A PHASE III, MULTICENTER, RANDOMIZED, DOUBLE-MASKED, ACTIVE COMPARATOR-CONTROLLED STUDY TO EVALUATE THE EFFICACY AND SAFETY OF FARICIMAB IN PATIENTS WITH NEOVASCULAR AGE-RELATED MACULAR DEGENERATION (TENAYA)

Currently available and approved injection-based treatments for nAMD, such as
aflibercept, only target VEGF. These medications can improve outcomes in
patients with nAMD, but frequent treatments are required and not everyone
responds to treatment. Studies have shown that Ang-2 may also play an
important role in nAMD. Therefore, for some patients, blocking both VEGF and
Ang-2 may be more effective and may also allow for treatments to be given less
frequently.

The purpose of this study is to investigate the efficacy, safety, durability,
and pharmacokinetics of faricimab administered at up to 16-week intervals to
treatment-naive patients with nAMD.

Approximately 640 patients will be enrolled globally and randomized in a 1:1
ratio to one
of two treatment arms:
* Group 1 will receive faricimab, given as an injection in the study eye every
4 weeks for the first 4 injections and then every 8, 12, or 16 weeks for 2
years. The frequency of injections in the first year will be decided on the
basis of the condition of the study eye at Weeks 20 and 24. In Year 2, the
frequency of injections may be changed based on the condition of the eye, but
injections will still be given every 8, 12, or 16 weeks.
* Group 2 will receive aflibercept given as an injection in the study eye every
4 weeks for the first 3 injections and then every 8 weeks for 2 years.

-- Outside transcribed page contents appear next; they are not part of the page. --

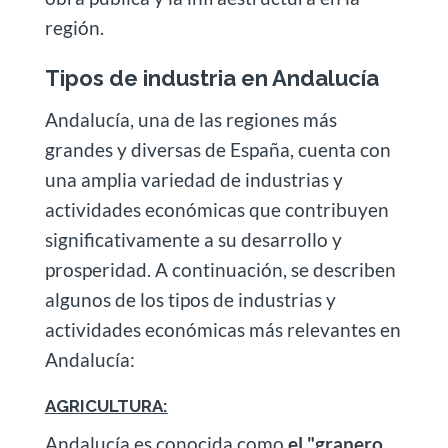
región.
Tipos de industria en Andalucía
Andalucía, una de las regiones más
grandes y diversas de España, cuenta con
una amplia variedad de industrias y
actividades económicas que contribuyen
significativamente a su desarrollo y
prosperidad. A continuación, se describen
algunos de los tipos de industrias y
actividades económicas más relevantes en
Andalucía:
AGRICULTURA:
Andalucía es conocida como
el "granero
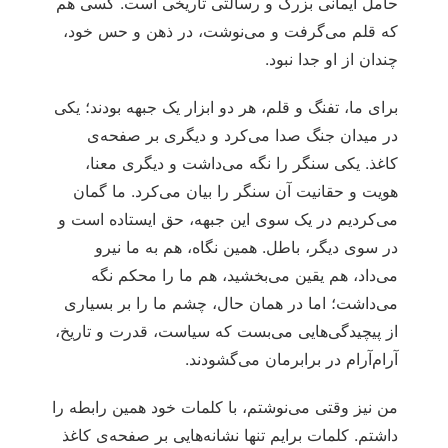
حامل ایمانی بزرگ و رسالتی تاریخی است. کسی هم
که قلم می‌گرفت و می‌نوشت، در ذهن و حس خود،
چندان از او جدا نبود.
برای ما، تفنگ و قلم، هر دو ابزار یک جبهه بودند؛ یکی
در میدان جنگ صدا می‌کرد و دیگری بر صفحه‌ی
کاغذ. یکی سنگر را نگه می‌داشت و دیگری معنا،
هویت و حقانیت آن سنگر را بیان می‌کرد. ما گمان
می‌کردیم در یک سوی این جبهه، حق ایستاده است و
در سوی دیگر، باطل. همین نگاه، هم به ما نیرو
می‌داد، هم یقین می‌بخشید، هم ما را محکم نگه
می‌داشت؛ اما در همان حال، چشم ما را بر بسیاری
از پیچیدگی‌هایی می‌بست که سیاست، قدرت و تاریخ،
آرام‌آرام در برابرمان می‌گشودند.
من نیز وقتی می‌نوشتم، با کلمات خود همین رابطه را
داشتم. کلمات برایم تنها نشانه‌هایی بر صفحه‌ی کاغذ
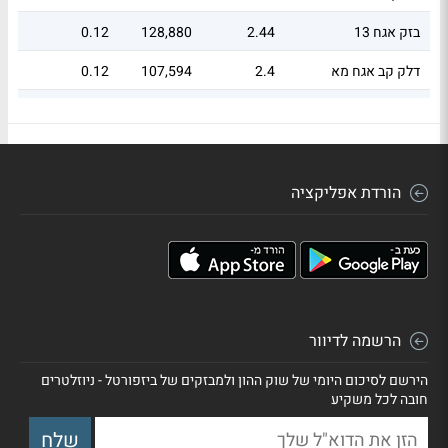
בזק אגח 13
2.44
128,880
0.12
דלק קב אגח מא
2.4
107,594
0.12
לאומי אגח 187
2.4
112,469
0.12
הורדת אפליקציה
הרשמה לדיוור
הירשם לסיכום היומי של שוק ההון ולמבזקים של ביזפורטל - ניוזלטרים
חובה לכל משקיע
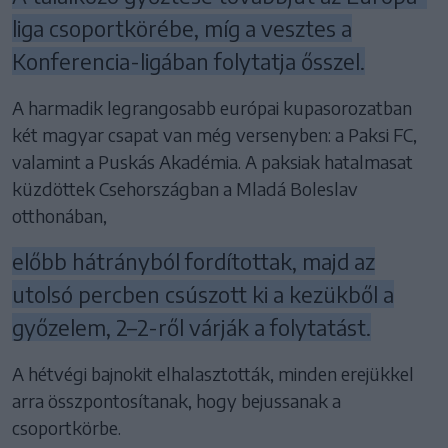
liga csoportkörébe, míg a vesztes a
Konferencia-ligában folytatja ősszel.
A harmadik legrangosabb európai kupasorozatban
két magyar csapat van még versenyben: a Paksi FC,
valamint a Puskás Akadémia. A paksiak hatalmasat
küzdöttek Csehországban a Mladá Boleslav
otthonában,
előbb hátrányból fordítottak, majd az
utolsó percben csúszott ki a kezükből a
győzelem, 2–2-ről várják a folytatást.
A hétvégi bajnokit elhalasztották, minden erejükkel
arra összpontosítanak, hogy bejussanak a
csoportkörbe.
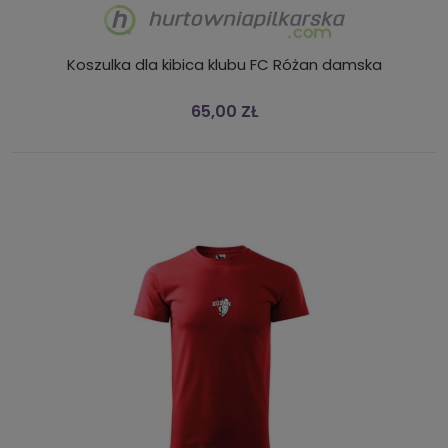
Koszulka dla kibica klubu FC Różan damska
65,00 ZŁ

Patients in both treatment arms will complete scheduled study visits Q4W for
the entire study duration (112 weeks). A sham procedure will be administered to
patients in both treatment arms at study visits with no study treatment
administration to maintain masking among treatment arms

Patietns taking part in the study will be treated with faricimab or aflibercept
every 4 weeks, with possible sham injections

Patients will have to come to the research center every 4 weeks for treatment
or sham treatment. This is a higher number of visits and injections, or sham
injections than standard care. This is necessary to maintain the blinding
between different treatment periods. Roche offers a taxi service to bring the
patients to and from home.

The combined evidence from the Phase II studies BP29647 and CR39521 indicates
that the 6-mg dose of faricimab can be administered to patients with nAMD at
various treatment intervals (Q4W, Q8W, Q12W, and Q16W) to deliver similar
efficacy compared with 0.5 mg of ranibizumab Q4W, and importantly, has the
potential to be given at substantially less-frequent treatment intervals (up to
Q16W), while still achieving comparable visual (BCVA) and anatomic (OCT)
outcomes. Based on the totality of evidence from the Phase I and Phase II
studies, and taking into account evidence from the murine and non-human primate
preclinical and toxicology models, it is anticipated that the additional
anti*Ang-2 mechanism of action of the faricimab molecule will not negatively
impact the safety profile compared with IVT anti-VEGF monotherapy, while
less-frequent dosing may offer a more favorable benefit*risk profile.

Taken together, data from nonclinical, Phase I and Phase II studies, as well as
the clear unmet need for less-frequent dosing in nAMD, support the positive
benefit*risk assessment for the initiation of this Phase III study to assess
the efficacy, safety, durability, and pharmacokinetics of faricimab
administered up to Q16W to patients with nAMD.